L'écriture, tantôt belle, tantôt brutale, est saisissante. Elle parait être celle d'une nécessité d'écrire (la crainte de devenir fou, disait Bataille), de dire - puisque l'auteur faisait lire le manuscrit à son psychanalyste au fur et à mesure de l'écriture - il semble y avoir quelque chose de cathartique et surtout, je dirai que ce n'est pas une exposition gratuite de violence, ni l'étalage d'un jusqu’au-boutisme de violence. Bataille met en évidence l'ineffable d'une violence poussée à son paroxysme, d'une limite très ténue entre ce qui est imaginable et ce qui est possible, du caractère fascinant de l'horreur et la concupiscence des yeux qui nous tient tous. Le gore se mêle au sublime, on tend à ne plus les distinguer quelques fois. La mort, la vie, l'acceptable, l'inacceptable, l'inconcevable, sont mis en avant pour donner à réfléchir, nous porter à nos propres limites - à quel point pouvons-nous lire et donc concevoir ce qui nous est dit ? On ressent dans les personnages un combat perpétuel entre Éros et la pulsion de mort, notamment à travers la représentation de Marcelle ou la relation entre Simone et le jeune narrateur. D'ailleurs, la mort m'a semblé vraiment bien abordée - "nous étions fermés à la compréhension de la mort", l’imperméabilité des deux jeunes gens au caractère sacré de la mort et à une forme de décorum, de protocole sont perceptibles.
Le symbolisme est au cœur du livre - l’œil fait écho à l’œuf,


Marcelle une fois morte revient sous forme de mannequin blond auquel on fait à nouveau subir toutes sortes de fantaisies


, les couilles crues du taureau rappellent les œufs du début - c'est d'ailleurs explicitement dit - ou encore l'épisode avec l’œil du prêtre dont je ne parlerais pas - un épisode d'une violence rare je pense, difficile à lire et poussant le lecteur à ses limites.
Le livre est traversé d'une esthétique de la fluidité, de la liquidité qui est noyée d'horreur - le sperme, le sang, l'urine, la sueur, le lait - une espèce de souillure générale qui implique tous nos sens, qui les énerve et qui conduit à un sentiment d’écœurement, de trop-plein jusqu'à la nausée. Une "déliquescence morose" générale, celle des personnages, des éléments, du lecteur, du ciel ("liquéfaction urinaire du ciel"), de la chaleur...
Il y a quelque chose qui fait appel à notre faculté d'imagination, d'association, et qui semble surtout, selon moi, se soustraire à toute explication achevée, et c'est ce qui fait d'Histoire de l’œil un livre à la fois insaisissable mais aussi une oeuvre d'art au sens kantien car elle est inépuisable et renouvelable... d'ailleurs, la section Reminiscences à la fin, parachève le livre - elle explique, suggère quelques pistes. Les souvenirs de jeunesse de l'auteur semblent quelque part liés à ces images de terreur qui parcourent le livre - mes ces souvenirs "le temps les a neutralisés. Ils ne purent retrouver la vie que déformés, méconnaissables, ayant, au cours de la déformation, revêtu un sens obscène".
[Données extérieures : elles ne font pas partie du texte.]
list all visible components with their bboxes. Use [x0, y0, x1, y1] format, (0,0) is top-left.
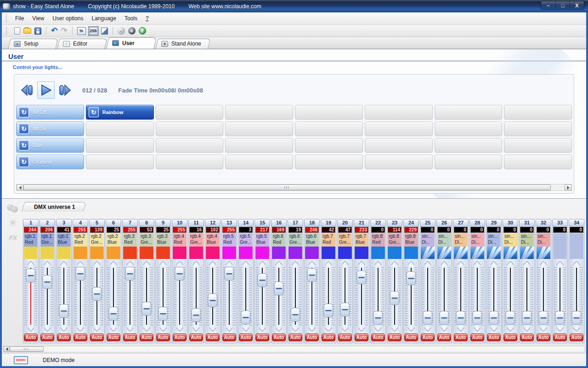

Ce ne sont que quelques bribes de ce que j'ai pu saisir à la lecture du livre, mais il est si riche et multiple que je ne prétends pas du tout à l'exhaustivité, je veux juste donner envie de se confronter à ce livre - car il en va aussi d'une forme de confrontation par moments tant l'aversion qu'on ressent va contre l'expérience agréable que constitue théoriquement la lecture. Paradoxalement, cela nous met aussi face à la concupiscence de l'homme (Sir Edmond le représente bien) qui aime à regarder secrètement toutes les formes d'horreur - le cadavre, l'accident sur le bord de la route, ce qui est proscrit. L'aversion et l'attraction se mêlent et créent en nous un sentiment bizarre, voilà aussi ce que ce livre nous révèle assez bien. Tout ce que nos yeux ne supportent pas et recherchent avidement est mis en avant ici.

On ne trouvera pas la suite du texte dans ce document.